Abstract
Background:
Prediction of in-orthosis curvature at pre-orthosis stage is valuable for the treatment planning for adolescent idiopathic scoliosis, while the position of spinal curvature assessment that is effective for this prediction is still unknown.
Objectives:
To compare the spinal curvatures in different body positions for predicting the spinal curvature rendered by orthosis.
Study design:
A prospective cohort study.
Methods:
Twenty-two patients with adolescent idiopathic scoliosis (mean Cobb angle: 28.1°± 7.3°) underwent ultrasound assessment of spinal curvature in five positions (standing, supine, prone, sitting bending, prone bending positions) and that within orthosis. Differences and correlations were analyzed between the spinal curvatures in the five positions and that within orthosis.
Results:
The mean in-orthosis curvature was 11.2° while the mean curvatures in five studied positions were 18.7° (standing), 10.7° (supine), 10.7° (prone), –3.5° (prone bending), and −6.5° (sitting bending). The correlation coefficients of the in-orthosis curvature and that in five studied positions were r = 0.65 (standing), r = 0.76 (supine), r = 0.87 (prone), r = 0.41 (prone bending), and r = 0.36 (sitting bending).
Conclusion:
The curvature in recumbent positions (supine and prone) is highly correlated to the initial in-orthosis curvature without significant difference. Thus, the initial effect of spinal orthosis could be predicted by the curvature in the recumbent positions (especially prone position) at the pre-orthosis stage.
Clinical relevance
Prediction of in-orthosis correction at pre-orthosis stage is valuable for spinal orthosis design.
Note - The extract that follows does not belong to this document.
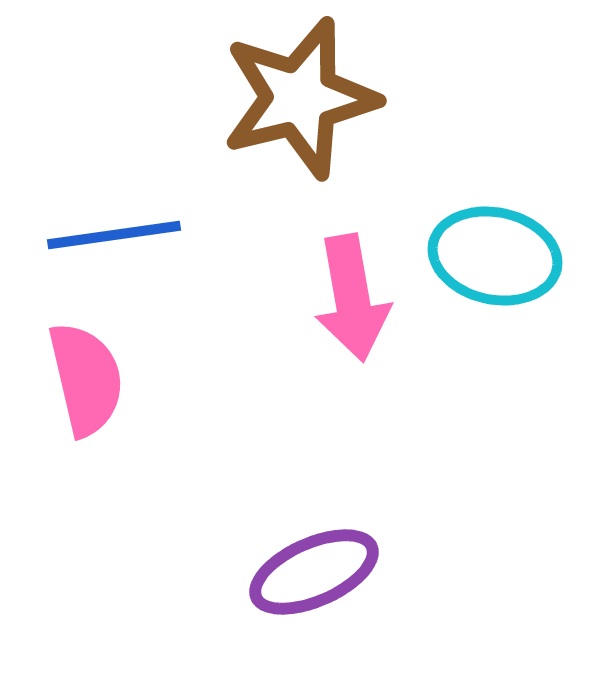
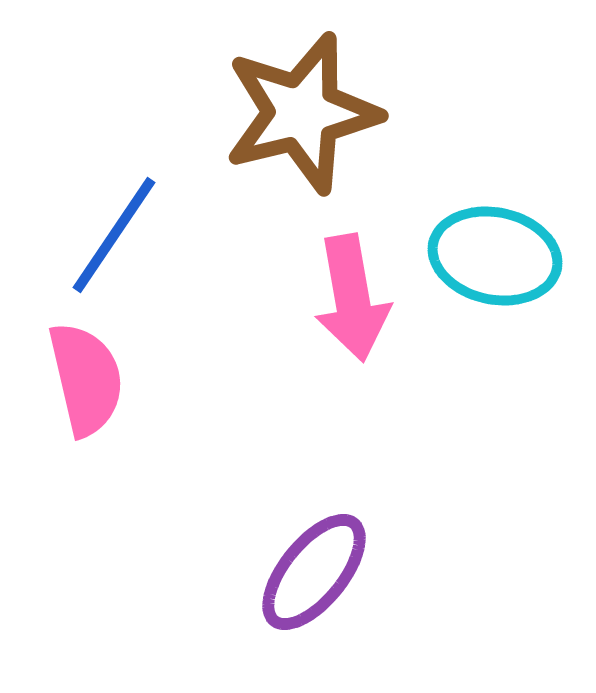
brown star: moved 2 px right, 15 px down
blue line: rotated 48 degrees counterclockwise
purple ellipse: rotated 27 degrees counterclockwise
This study suggests assessing the spinal curvature in recumbent position (especially prone position) to predict the initial in-orthosis correction for optimizing the orthosis design.
Background
Adolescent idiopathic scoliosis (AIS) is three-dimensional (3D) spinal deformity with lateral curvature and vertebral rotation in adolescence with unknown causes. 1 The incidence of AIS has been reported as 2%–4%. 2 Orthotic treatment is generally prescribed for the patients with moderate AIS and surgical treatment will be considered if the deformity becomes severe. Until now, orthotic treatment has served as an important non-surgical treatment for the patients with AIS. 3
Prediction of in-orthosis curvature at the pre-orthosis stage is valuable for orthosis design, while it is normally estimated according to the clinical experience in current practice. To optimize this empirical practice, some proposed to use the curvature in a body position which induced curve correction (such as lateral bending position) to estimate the curvature corrected by orthosis. Wong et al. 4 and Vidyadhara and Mak 5 assessed the curvature when the patient was lying down (supine position), but the prediction accuracy of supine position was unclear because detailed statistical results were not provided in their studies. Chekryzhev et al. 6 reported that the curvature in lateral bending position correlated to the curvature after fitting orthosis (correlation coefficient = 0.68), while the reliability of their measurements was unclear as “Spinal Mouse” was used to measure the coronal spinal curvature. Another study used radiography to assess the lateral bending curvature and reported no significant difference with the in-orthosis curvature. However, this finding may only be applicable to the nighttime orthosis used in their study. 7 Kuroki et al. 8 proposed standing with traction position for estimating the in-orthosis curvature, but the predictability of this method was affected by the diverse maturity status of their subjects (at 9–18 years with Risser 0–5). Up to now, the position which could better predict the in-orthosis correction has not been fully studied.
To assess and compare the spinal curvature in different positions, traditional X-ray imaging and computed tomography (CT) may not be feasible as high dose of ironizing radiation increases the risk of breast cancer on adolescents. 9 Magnetic resonance imaging (MRI) and EOS imaging, a low-dose stereography system are not readily used due to the limited assessment positions: MRI may only be conducted with patients in recumbent positions and EOS mainly adopts standing position. Ultrasound imaging technique, which has been proved reliable and valid to assess scoliosis in research and clinical practice,10,11 would be an option for the radiation-free assessment in various body positions. Therefore, this study aims to compare the spinal curvature in different body positions for predicting the spinal curvature rendered by orthosis using ultrasound imaging technique.
Methods
Patients with AIS were recruited at a tertiary referral scoliosis clinic with the inclusive criteria: (1) Cobb angle: 25°–45° in major curve; (2) age: 10–14 years; (3) Risser sign: 2 or less; (4) prior to the first orthotic treatment. Human Subjects Ethics was approved by the local Institutional Review Board. Written consents were obtained from all the subjects and their guardians.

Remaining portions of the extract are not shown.